After the drama was introduced, the young performers entered the stage. Four of the smaller girls were dressed in green sarees, representing seeds. Others were dressed in very colorful or contrasting dark outfits. The seeds took center stage and bowed on the floor. The colorfully dressed sisters formed a circle around them.
Dr. David narrated as the sisters moved their arms in a series of motions. The first motion represented digging in preparation for the soil to receive the seedlings. The next motion depicted the seeds being watered…then fertilized…then basking for a few moments in the sun. Soon the seeds began to stand up slowly, indicating healthy full-grown plants.
Suddenly, the darkly attired actors appeared with headbands labeled “Global Capitalism,” “Hindu Caste System,” “Poverty,” and “Imperialism.” Their motions caused the healthy plants to collapse onto the floor. The act repeated a few times until the loving community of sisters prevailed and the plants finally flourished!

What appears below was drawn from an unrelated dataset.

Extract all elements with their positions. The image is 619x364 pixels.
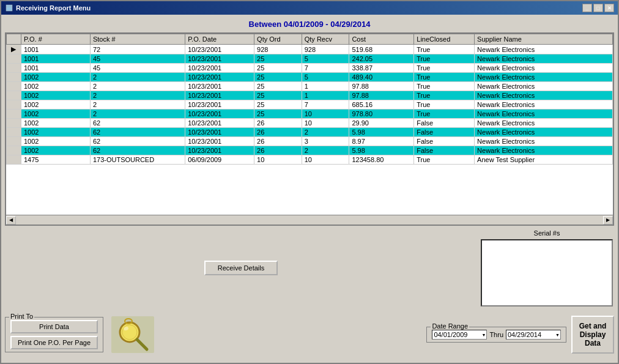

The audience was invited to interact with the children after the drama. Each actor gave her name and age, which ranged from ten to fourteen. Our accolades and interest were met with wide smiles and shy giggles. Answers to our questions revealed the amazing intelligence and potential of these children of God.
The next day, two new friends invited me to visit the group home with them. As we entered the grounds, we noticed some of the smaller girls playing in the dirt in front of the buildings. They ran toward us and called out for Sister Joan. Before we arrived at the courtyard entrance, every resident formed a circle of joy around us. Smiling faces asked us our names as they introduced themselves and invited us to hold their hands.
Sister Joan soon welcomed us and introduced herself as a Catholic nun. I was struck by her radiant face, kind eyes, and constant smile in spite of the obvious hardship. Sister Joan invited us on a tour of the facilities and the girls followed along excitedly.
We were taken to the four dorms where the girls keep their few possessions and sleep on thin mats on cement floors. The only furniture in the dorms consisted of a table and a desk with one chair. Sister Joan’s room is like the children’s dorms except that her bed is raised off the floor.
We asked Sister Joan for a list of items we could bring the children. Other conference attendees joined the effort when they heard about it. Later that evening, we were blessed to deliver laundry detergent, shampoo, soap, toothpaste, candy, a few small balls, hair ornaments, seventy-one pairs of underwear, and the same number of toothbrushes.
After receiving the items, shrieks of joy could be heard by those waiting in the car some seventy yards away! Sister Joan was in tears because she expected us earlier and was afraid of disappointing the little ones. They were all waiting up for us. The girls thanked us over and over again and Sister Joan hugged us several times. She gave us some fruit as a token of her appreciation.
That night I reflected on my private dream of adopting an Indian girl. God spoke softly saying that He had given us not one, but seventy-one new daughters. Side by side with Sister Joan, we will continue supporting these children of God.